3

In raw form, I have data with 2 columns: skills in welsh and stats for that skill. For storing these information in a database, would it be best to combine the stats with the categories, or split them up as below?

WELSH_SKILLS_TABLE
----------------------------------------------------
|  SKILL_ID   |                SKILL
----------------------------------------------------
|      0      |            CAN'T SPEAK
----------------------------------------------------


WELSH_STATS_TABLE
----------------------------------------------------
|  SKILL_FK   |                COUNT
----------------------------------------------------
|      0      |                 235
----------------------------------------------------

Instinctively, the laid out method seems to be correct, but for such a simple task, also seems like overkill?

Thanks!

BlackBox
  • 133
  • 4

2 Answers2

4

Without knowing anything else about your system, that seems like total overkill. You'd be better off with a single table that has ID, Skill, and SkillCount.
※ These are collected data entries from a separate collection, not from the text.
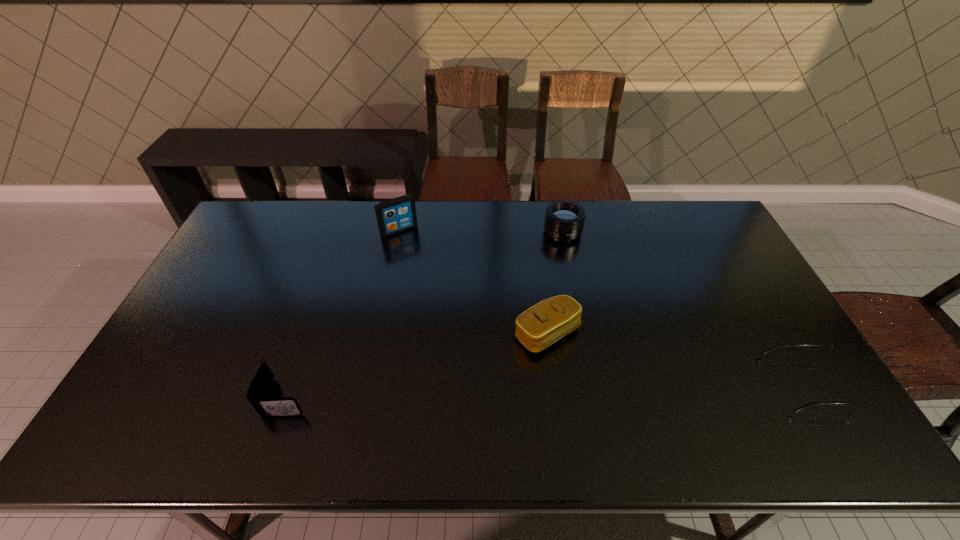 Where is `free space on the desktop that is between the wallet and the rightmost object and is positioned on the zipper side of the clutch bag`? The image size is (960, 540). free space on the desktop that is between the wallet and the rightmost object and is positioned on the zipper side of the clutch bag is located at coordinates pyautogui.click(x=597, y=389).

You are a GUI agent. You are given a task and a screenshot of the screen. Output one action in this format:
    pyautogui.click(x=<x>, y=<y>)
    Task: Click on the vacant spot on the desktop that is between the leftmost object and the shortest object and is positioned on the front screen of the tallest object
    The width and height of the screenshot is (960, 540).
    Given the screenshot: What is the action you would take?
    pyautogui.click(x=506, y=392)

Find the location of a particular element. vacant space on the desktop that is between the leftmost object and the rightmost object and is positioned on the side of the telephoto lens with brand markings and control switches is located at coordinates (495, 392). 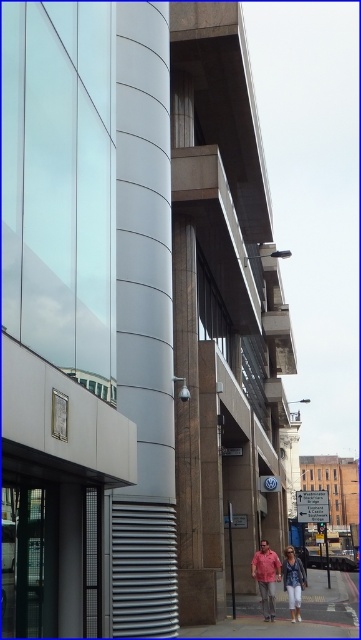 You are standing on the concrete sidewalk at lower center and see a person wearing a matte pink shirt at lower center. In which direction should you move to face away from the person?

The concrete sidewalk at lower center is to the right of matte pink shirt at lower center. To face away from the person, you should turn to your left.

You are standing on the concrete sidewalk at lower center and looking up. Is the denim jacket at lower center above or below you?

The denim jacket at lower center is above the concrete sidewalk at lower center, so the denim jacket at lower center is above you.

You are a tailor measuring clothes for a customer. You have a matte pink shirt at lower center and a denim jacket at lower center. Which garment has a smaller width?

The matte pink shirt at lower center has a smaller width than the denim jacket at lower center according to the description. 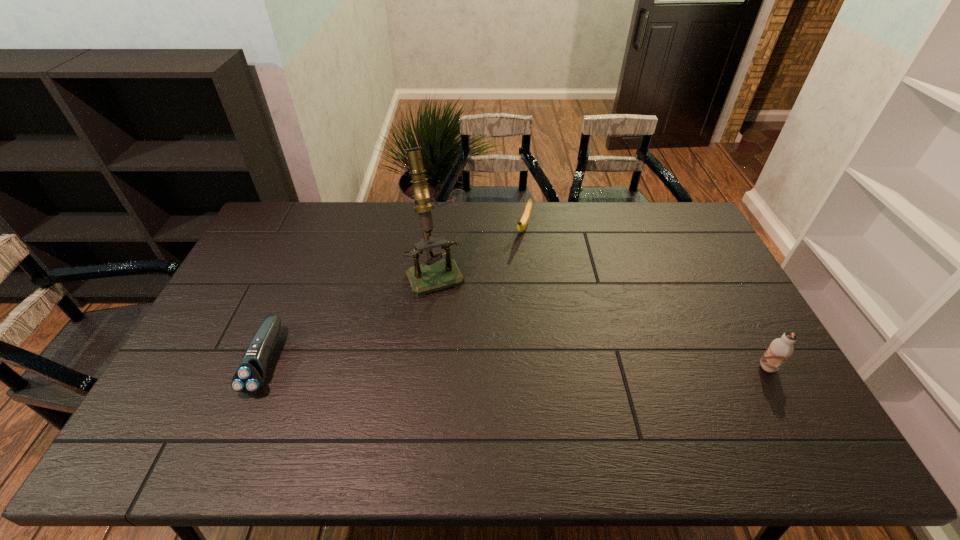 Locate an element on the screen. This screenshot has height=540, width=960. vacant space positioned at the stem of the third object from left to right is located at coordinates (516, 255).

Locate an element on the screen. This screenshot has width=960, height=540. vacant space situated 0.080m at the eyepiece of the third object from right to left is located at coordinates (454, 313).

Find the location of a particular element. free space located at the eyepiece of the third object from right to left is located at coordinates (474, 360).

The width and height of the screenshot is (960, 540). Identify the location of free space located at the eyepiece of the third object from right to left. [485, 383].

Where is `object present at the far edge`? The image size is (960, 540). object present at the far edge is located at coordinates (522, 224).

Locate an element on the screen. The width and height of the screenshot is (960, 540). object that is at the near edge is located at coordinates (250, 376).

Identify the location of object at the right edge. This screenshot has width=960, height=540. (780, 349).

Locate an element on the screen. This screenshot has width=960, height=540. vacant space at the far edge of the desktop is located at coordinates (464, 220).

In the image, there is a desktop. At what (x,y) coordinates should I click in order to perform the action: click on vacant space at the near edge. Please return your answer as a coordinate pair (x, y). This screenshot has height=540, width=960. Looking at the image, I should click on (349, 413).

This screenshot has height=540, width=960. In the image, there is a desktop. Identify the location of vacant space at the right edge. (731, 322). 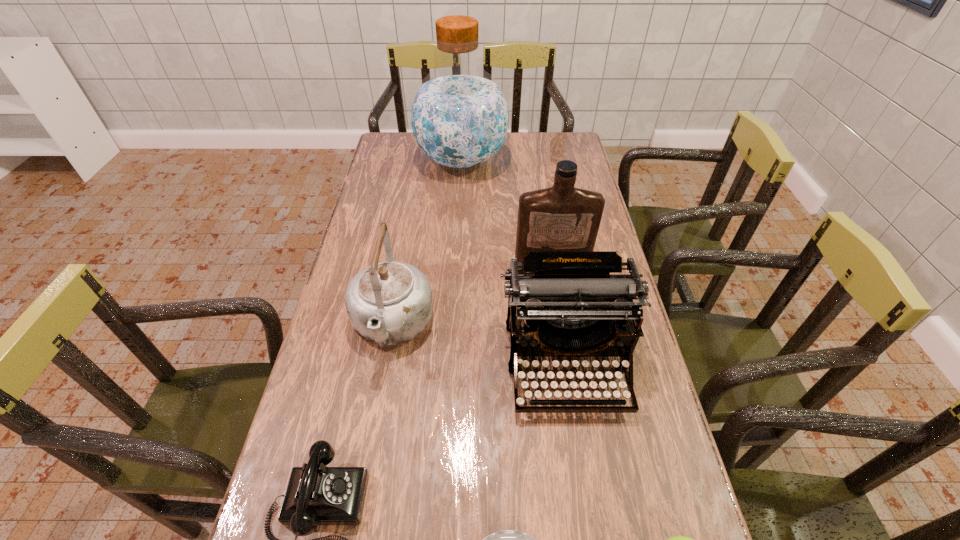 Where is `object that can be found as the closest to the tennis ball`? Image resolution: width=960 pixels, height=540 pixels. object that can be found as the closest to the tennis ball is located at coordinates (500, 539).

Locate an element on the screen. the third closest object to the sixth nearest object is located at coordinates (459, 116). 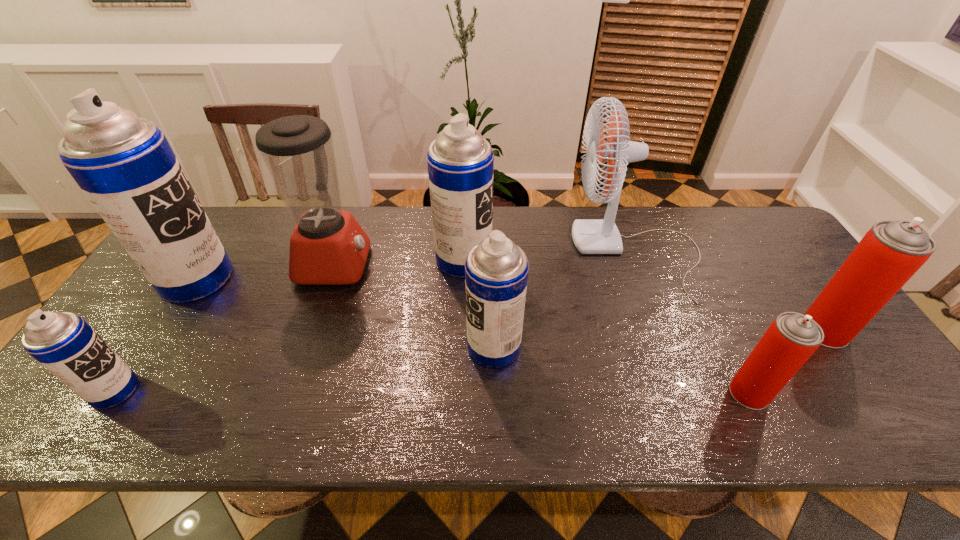 Image resolution: width=960 pixels, height=540 pixels. Identify the location of free space located on the label side of the second smallest blue aerosol can. pos(399,347).

You are a GUI agent. You are given a task and a screenshot of the screen. Output one action in this format:
    pyautogui.click(x=<x>, y=<y>)
    Task: Click on the free spot located 0.220m on the right of the left red aerosol can
    
    Given the screenshot: What is the action you would take?
    pyautogui.click(x=864, y=393)

Find the location of a particular element. The width and height of the screenshot is (960, 540). free space located 0.330m on the label side of the smallest blue aerosol can is located at coordinates (280, 390).

Where is `aerosol can that is at the far edge`? The height and width of the screenshot is (540, 960). aerosol can that is at the far edge is located at coordinates (460, 162).

Where is `fan that is at the far edge`? fan that is at the far edge is located at coordinates (591, 236).

Identify the location of blender that is at the far edge. (328, 246).

Find the location of a particular element. This screenshot has height=540, width=960. object that is at the right edge is located at coordinates [x=891, y=252].

Where is `object present at the near left corner`? This screenshot has width=960, height=540. object present at the near left corner is located at coordinates (64, 343).

The height and width of the screenshot is (540, 960). Find the location of `vacant space at the far edge`. vacant space at the far edge is located at coordinates (596, 254).

Where is `free space at the near edge of the desktop`? This screenshot has width=960, height=540. free space at the near edge of the desktop is located at coordinates (595, 415). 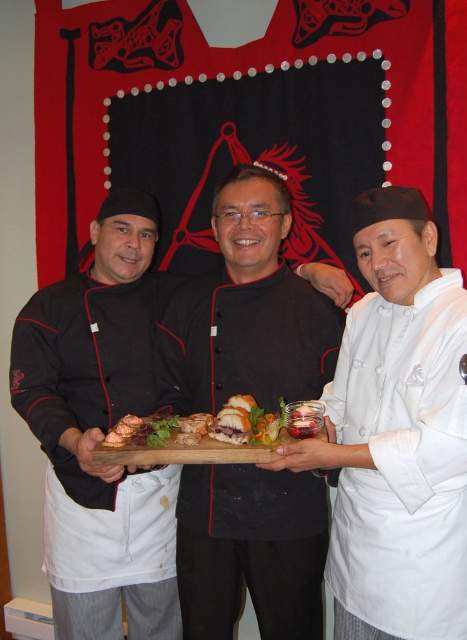 Does point (395, 435) lie in front of point (290, 435)?

Yes, it is in front of point (290, 435).

Is white matte chef coat at center wider than golden brown bread at center?

No.

In order to click on white matte chef coat at center in this screenshot , I will do (396, 435).

Can you confirm if black matte chef's coat at left is smaller than golden brown bread at center?

No, black matte chef's coat at left is not smaller than golden brown bread at center.

Is black matte chef's coat at left further to the viewer compared to golden brown bread at center?

That is True.

Where is `black matte chef's coat at left`? black matte chef's coat at left is located at coordinates (99, 433).

Locate an element on the screen. Image resolution: width=467 pixels, height=640 pixels. black matte chef's coat at left is located at coordinates (99, 433).

How distant is white matte chef coat at center from black matte chef's coat at left?

white matte chef coat at center is 23.14 inches from black matte chef's coat at left.

Can you confirm if white matte chef coat at center is wider than black matte chef's coat at left?

In fact, white matte chef coat at center might be narrower than black matte chef's coat at left.

At what (x,y) coordinates should I click in order to perform the action: click on white matte chef coat at center. Please return your answer as a coordinate pair (x, y). Image resolution: width=467 pixels, height=640 pixels. Looking at the image, I should click on (396, 435). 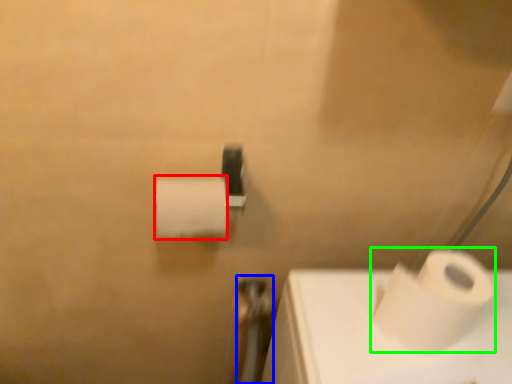 Question: Which object is positioned closest to toilet paper (highlighted by a red box)? Select from shower (highlighted by a blue box) and toilet paper (highlighted by a green box).

Choices:
 (A) shower
 (B) toilet paper

Answer: (B) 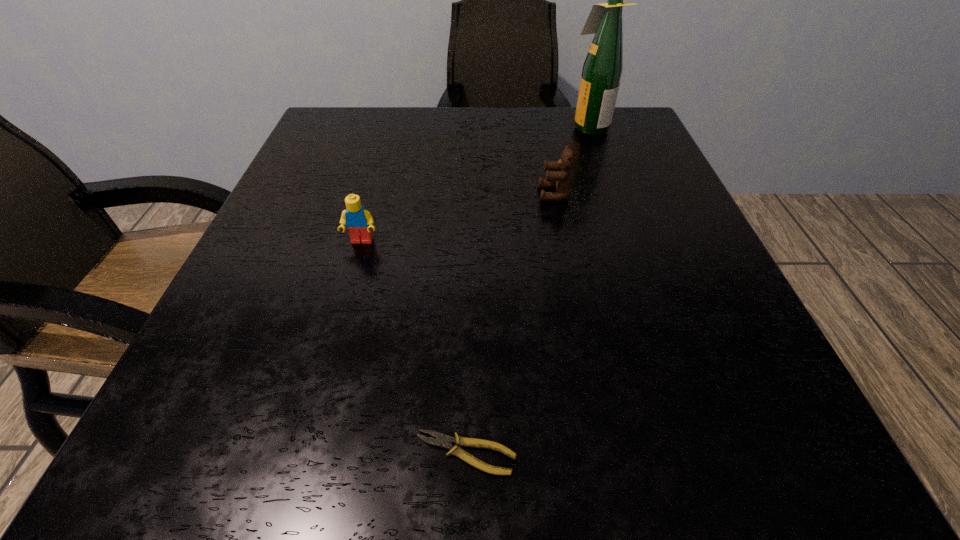 I want to click on blank area in the image that satisfies the following two spatial constraints: 1. on the front-facing side of the farthest object; 2. on the front-facing side of the leftmost object, so [630, 241].

The image size is (960, 540). Identify the location of free location that satisfies the following two spatial constraints: 1. on the front-facing side of the liquor; 2. on the front-facing side of the leftmost object. (630, 241).

The width and height of the screenshot is (960, 540). What are the coordinates of `free space in the image that satisfies the following two spatial constraints: 1. on the front-facing side of the farthest object; 2. on the front side of the nearest object` in the screenshot? It's located at (705, 454).

This screenshot has width=960, height=540. What are the coordinates of `free space that satisfies the following two spatial constraints: 1. on the face of the teddy bear; 2. on the front-facing side of the Lego` in the screenshot? It's located at (564, 241). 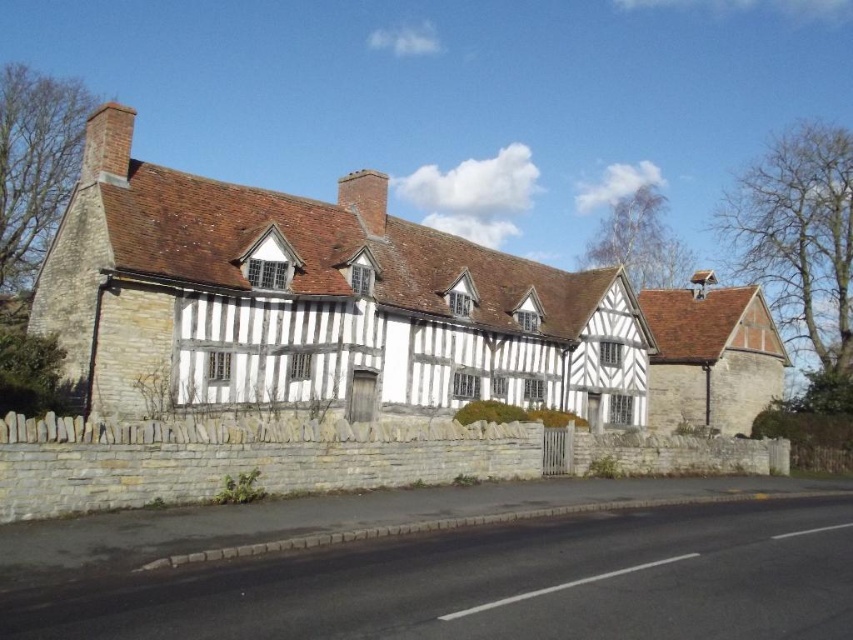 You are standing at the center of the road and see the white timber framed house at center. Where exactly is the white timber framed house at center located in relation to the point marked at coordinates (315, 301)?

The white timber framed house at center is located exactly at the point marked at coordinates (315, 301). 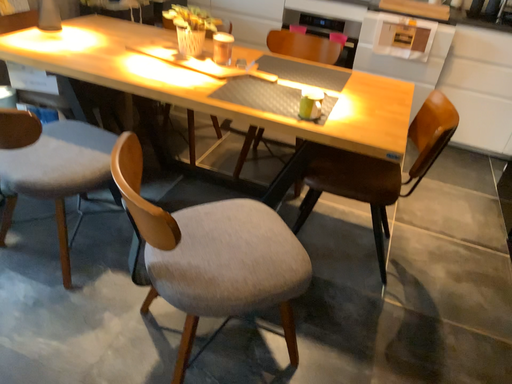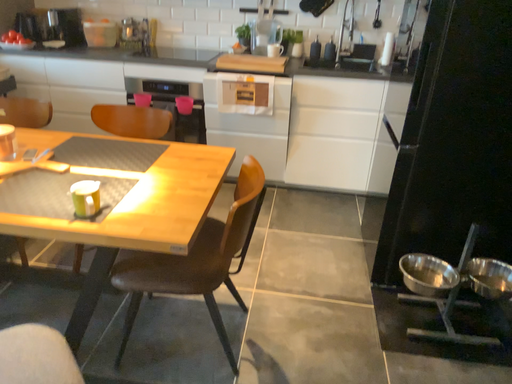 Question: Which way did the camera rotate in the video?

Choices:
 (A) rotated left
 (B) rotated right

Answer: (B) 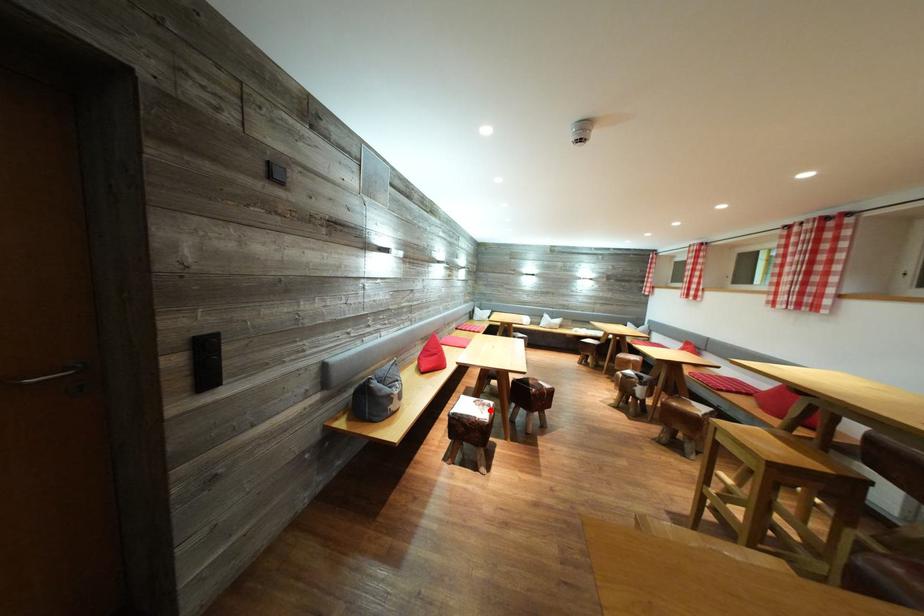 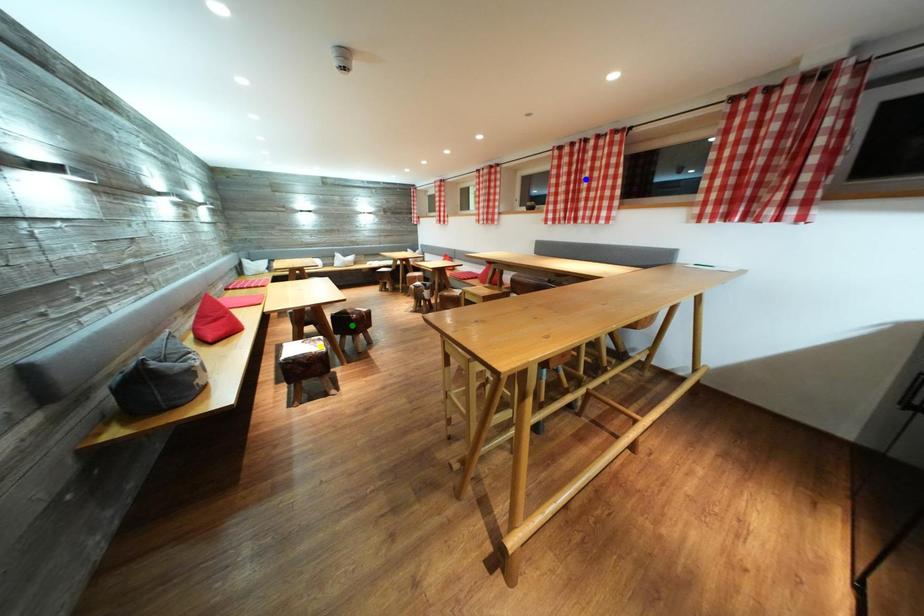 Question: I am providing you with two images of the same scene from different viewpoints. A red point is marked on the first image. You are given multiple points on the second image. In image 2, which mark is for the same physical point as the one in image 1?

Choices:
 (A) blue point
 (B) yellow point
 (C) green point

Answer: (B) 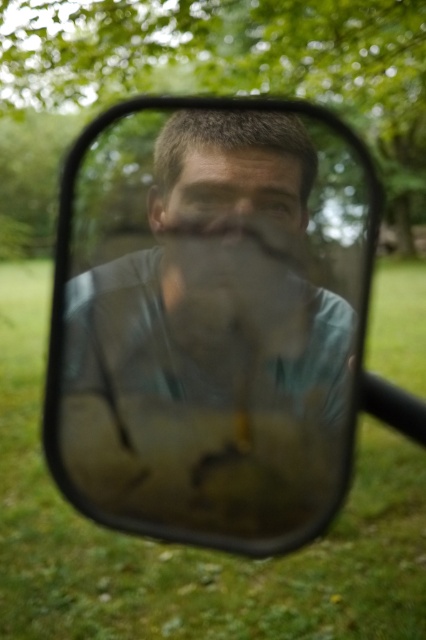 You are driving a car and notice the green leafy tree at upper center and the smooth skin face at center in your side mirror. Which object is farther from your current position?

The green leafy tree at upper center is farther from your current position than the smooth skin face at center because it is 3.89 meters away from the smooth skin face at center, implying it is further back.

You are driving a car and need to check your side mirror to see if there is space to safely change lanes. The clear glass mirror at center is positioned at coordinates 0.500, 0.495. Can you determine if the mirror is correctly positioned for a proper lane change check?

The clear glass mirror at center is positioned at point (x=210, y=320), which is the recommended position for optimal lane change visibility. Therefore, the mirror is correctly positioned for a proper lane change check. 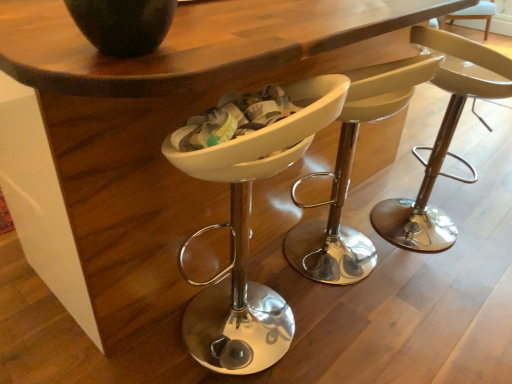 Locate an element on the screen. free space to the left of matte black vase at upper left is located at coordinates (52, 31). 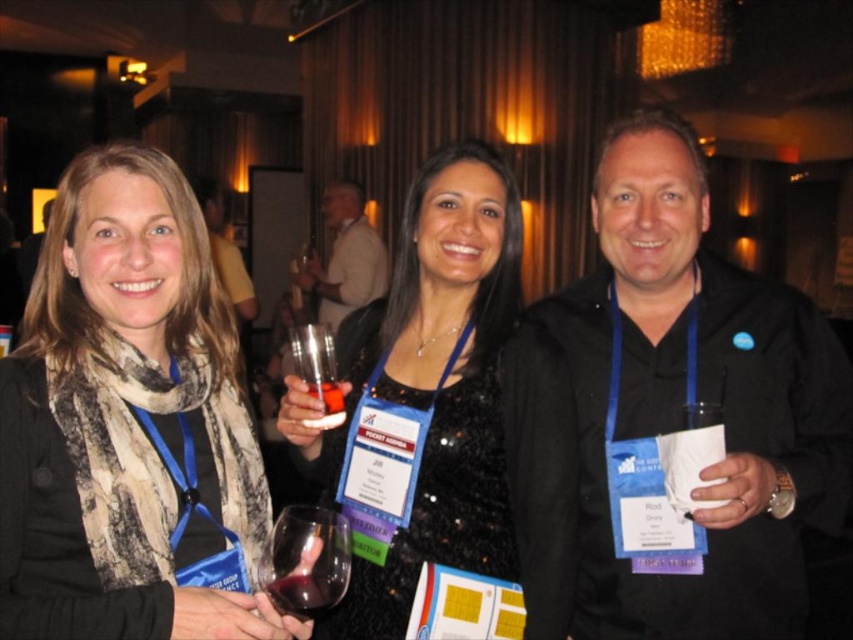 You are organizing a photo shoot and need to ensure that the matte black scarf at left and the dark red glass at center are visible in the frame. Given their sizes, which object should you prioritize positioning closer to the camera to maintain clarity?

The matte black scarf at left is wider than the dark red glass at center, so you should prioritize positioning the matte black scarf at left closer to the camera to maintain clarity.

You are at a conference and need to identify which object is higher between the matte black scarf at left and the dark red glass at center. Based on the scene, which one is taller?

Having two tables for such a simple schema will result in unnecessary work for both the DBA and developer. The database engine will need to perform extra work to JOIN the two tables whenever you require reading both Skill and SkillCount at the same time.

If you had a really, really large dataset (think hundreds of millions or billions of rows) and you regularly needed to access just the Skill and rarely needed to show the SkillCount field, then perhaps you might consider using your design.

Hannah Vernon
  • 70,928
  • 22
  • 177
  • 323
4

You ask about normalization.

If you start with this

skill        count
--
Can't speak  235
...

it should be clear that the only candidate key is "skill". This relation is in 5NF.

There is no normalization guideline that introduces new columns like "skill_id". (There's no such thing as "now I have an ID number" normal form.)